Question: How do you see the end of apartheid?
“Apartheid is a scheme, a device and a machinery for keeping a White minority in political and economic power in South Africa. It is also a machinery which serves the interests of international big business. It hinges on the colour of the skin and has placed the entire African population at the economic beck and call of this White minority which in turn, by holding the reins of exploitation, becomes the agent of colonial and imperial interests. On the African continent, the concentration in South Africa of 3½ million Whites holding 15 million Africans in subjugation makes that part of Africa a big prize for overseas investors.

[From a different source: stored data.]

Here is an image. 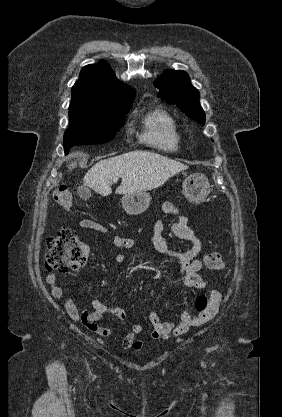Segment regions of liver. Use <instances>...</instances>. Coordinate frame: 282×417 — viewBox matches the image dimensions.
Returning <instances> with one entry per match:
<instances>
[{
  "instance_id": "6515ba94",
  "label": "liver",
  "mask_w": 282,
  "mask_h": 417,
  "mask_svg": "<svg viewBox=\"0 0 282 417\" xmlns=\"http://www.w3.org/2000/svg\"><path fill=\"white\" fill-rule=\"evenodd\" d=\"M76 162L69 164V168H75ZM187 164L162 156L157 152L146 150H132L124 152L112 158L98 160L92 168L86 172L83 182L102 196L111 194L110 186L114 178H122L120 186H117L116 194H128V192H142L162 186L170 176H174L181 170H186Z\"/></svg>"
}]
</instances>
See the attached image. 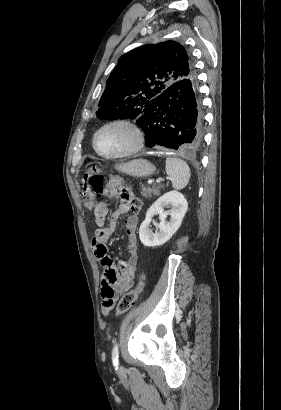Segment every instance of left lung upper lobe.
Returning <instances> with one entry per match:
<instances>
[{"label": "left lung upper lobe", "mask_w": 281, "mask_h": 410, "mask_svg": "<svg viewBox=\"0 0 281 410\" xmlns=\"http://www.w3.org/2000/svg\"><path fill=\"white\" fill-rule=\"evenodd\" d=\"M195 76L184 47L174 41L140 46L120 57L107 80L99 119H138L147 104L175 82Z\"/></svg>", "instance_id": "left-lung-upper-lobe-1"}]
</instances>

“The end of apartheid therefore must mean the dismantling of this machinery – the elimination of the agents which the White minority are, and the destruction of the means of exploitation of the African people. This is how I see the end of apartheid. It will therefore represent a transfer of political and economic power from the minority of Whites to the majority of peoples of all colours. There will be no racial discrimination because it will have ceased to serve the cause of exploitation. The bountiful wealth of our country will be shared by all its citizens.
“Here again the detailed process by which these ultimate objectives will be achieved must be left for the decision by the masses after victory. But it is important to emphasize that not even victory in the battlefield represents the end of the struggle for the true independence of the people. It is therefore not possible to spell out how the total and final end of apartheid and all that it means and has meant will be attained. BUT THAT THE PEOPLE OF SOUTH AFRICA WILL ATTAIN IT IS HISTORICALLY CERTAIN.”
Oliver Tambo: “Southern Africa, South Africa and the ANC”, Sechaba, Vol. 2 No. 4, April 1968.